*** DATA TO PROCESS Section Begins ***

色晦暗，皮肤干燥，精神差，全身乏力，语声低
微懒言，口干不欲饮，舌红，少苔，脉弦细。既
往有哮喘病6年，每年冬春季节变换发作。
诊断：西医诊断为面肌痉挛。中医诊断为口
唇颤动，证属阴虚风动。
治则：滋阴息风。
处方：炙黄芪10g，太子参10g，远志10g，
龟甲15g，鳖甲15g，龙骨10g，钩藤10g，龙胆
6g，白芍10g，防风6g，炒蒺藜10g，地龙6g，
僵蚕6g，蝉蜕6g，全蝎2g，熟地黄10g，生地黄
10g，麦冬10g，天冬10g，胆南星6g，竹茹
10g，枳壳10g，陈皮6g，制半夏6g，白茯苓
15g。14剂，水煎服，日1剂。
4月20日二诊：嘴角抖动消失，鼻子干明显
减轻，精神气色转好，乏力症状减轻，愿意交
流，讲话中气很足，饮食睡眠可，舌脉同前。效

*** DATA TO PROCESS Section Ends ***

■ **TASK PROMPT**: Copy every line above once more, precisely as it reads.

■ **RESPONSE FOR THIS EXERCISE**:
色晦暗，皮肤干燥，精神差，全身乏力，语声低
微懒言，口干不欲饮，舌红，少苔，脉弦细。既
往有哮喘病6年，每年冬春季节变换发作。
诊断：西医诊断为面肌痉挛。中医诊断为口
唇颤动，证属阴虚风动。
治则：滋阴息风。
处方：炙黄芪10g，太子参10g，远志10g，
龟甲15g，鳖甲15g，龙骨10g，钩藤10g，龙胆
6g，白芍10g，防风6g，炒蒺藜10g，地龙6g，
僵蚕6g，蝉蜕6g，全蝎2g，熟地黄10g，生地黄
10g，麦冬10g，天冬10g，胆南星6g，竹茹
10g，枳壳10g，陈皮6g，制半夏6g，白茯苓
15g。14剂，水煎服，日1剂。
4月20日二诊：嘴角抖动消失，鼻子干明显
减轻，精神气色转好，乏力症状减轻，愿意交
流，讲话中气很足，饮食睡眠可，舌脉同前。效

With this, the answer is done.